§ **PROBLEM TO SOLVE**:
Every line of the data that includes "ditt" should be copied out.
BEGIN
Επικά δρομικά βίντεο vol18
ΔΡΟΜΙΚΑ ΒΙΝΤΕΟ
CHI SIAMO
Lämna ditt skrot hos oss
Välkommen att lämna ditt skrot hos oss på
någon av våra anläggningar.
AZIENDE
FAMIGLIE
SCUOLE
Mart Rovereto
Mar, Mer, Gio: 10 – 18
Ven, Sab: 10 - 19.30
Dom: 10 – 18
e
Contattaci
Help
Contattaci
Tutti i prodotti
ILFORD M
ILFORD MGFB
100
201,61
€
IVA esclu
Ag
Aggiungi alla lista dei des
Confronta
END
BEGIN
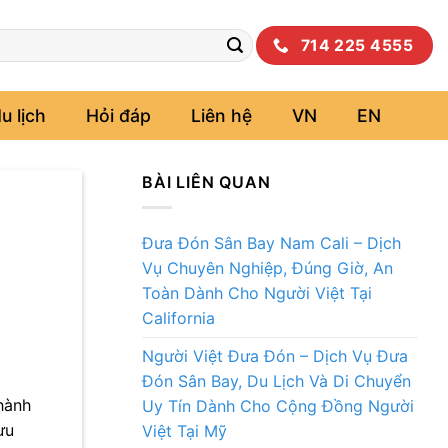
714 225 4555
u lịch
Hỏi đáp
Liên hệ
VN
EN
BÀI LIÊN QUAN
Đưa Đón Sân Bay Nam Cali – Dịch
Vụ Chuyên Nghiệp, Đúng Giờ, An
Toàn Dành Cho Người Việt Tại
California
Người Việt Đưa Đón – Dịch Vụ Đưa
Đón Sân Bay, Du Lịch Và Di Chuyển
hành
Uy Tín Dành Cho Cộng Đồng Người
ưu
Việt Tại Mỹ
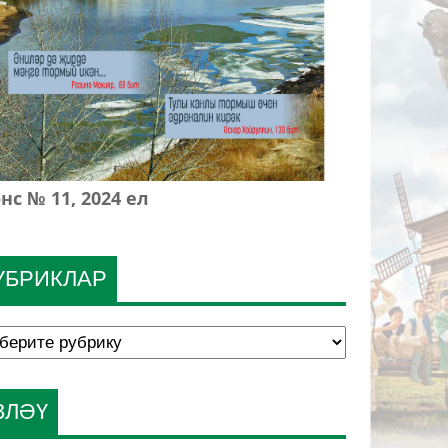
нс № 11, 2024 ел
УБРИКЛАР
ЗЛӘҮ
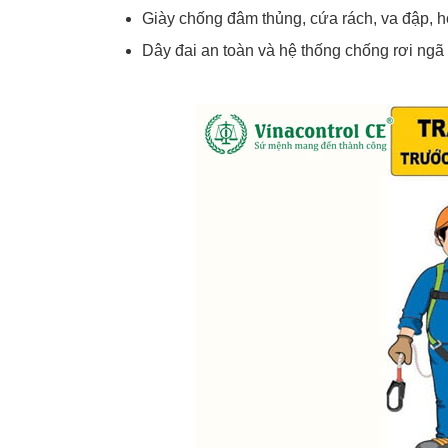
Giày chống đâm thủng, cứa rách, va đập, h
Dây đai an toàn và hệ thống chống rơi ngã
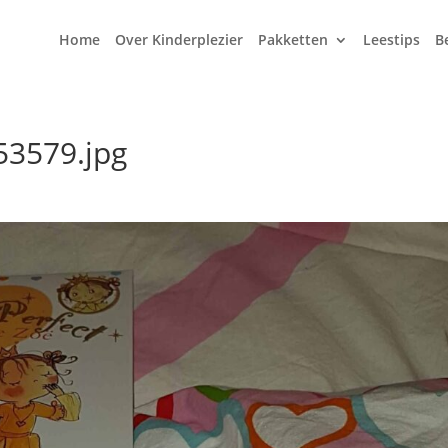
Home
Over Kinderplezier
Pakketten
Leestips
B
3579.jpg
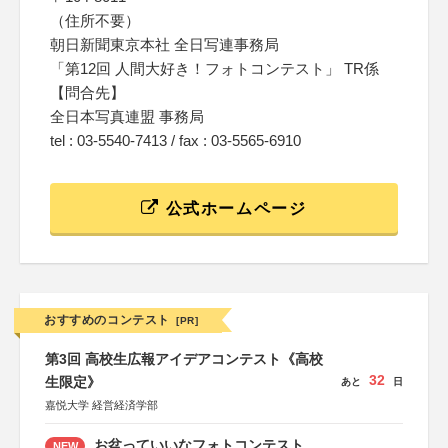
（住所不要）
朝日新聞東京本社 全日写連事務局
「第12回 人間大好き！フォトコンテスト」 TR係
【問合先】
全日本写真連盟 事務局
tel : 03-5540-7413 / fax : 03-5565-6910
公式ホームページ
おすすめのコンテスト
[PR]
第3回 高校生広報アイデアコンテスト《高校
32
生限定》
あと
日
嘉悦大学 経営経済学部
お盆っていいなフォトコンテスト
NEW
END
BEGIN
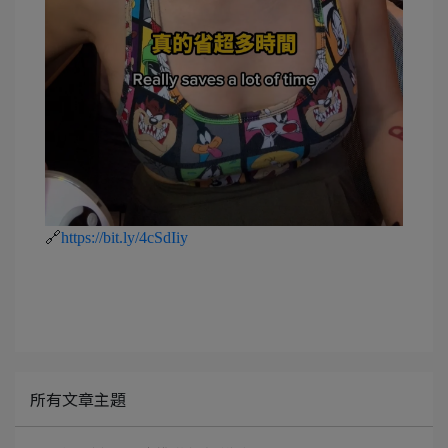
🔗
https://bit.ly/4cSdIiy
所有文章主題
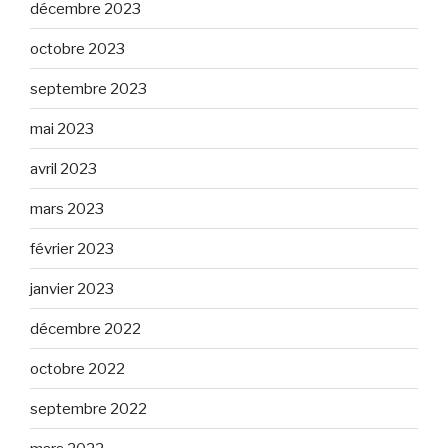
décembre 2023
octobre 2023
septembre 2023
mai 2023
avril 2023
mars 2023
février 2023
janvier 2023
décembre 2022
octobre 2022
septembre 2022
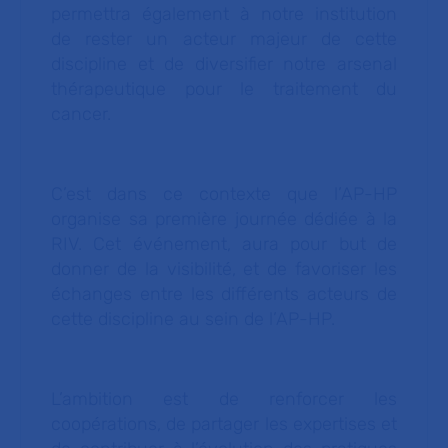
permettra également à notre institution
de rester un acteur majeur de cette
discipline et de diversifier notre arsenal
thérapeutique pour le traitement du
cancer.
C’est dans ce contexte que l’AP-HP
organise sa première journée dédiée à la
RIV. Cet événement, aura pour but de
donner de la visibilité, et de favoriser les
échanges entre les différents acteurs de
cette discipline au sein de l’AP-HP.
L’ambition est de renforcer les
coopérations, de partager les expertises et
END
§ **SOLUTION FOR THIS TASK**:
Lämna ditt skrot hos oss
Välkommen att lämna ditt skrot hos oss på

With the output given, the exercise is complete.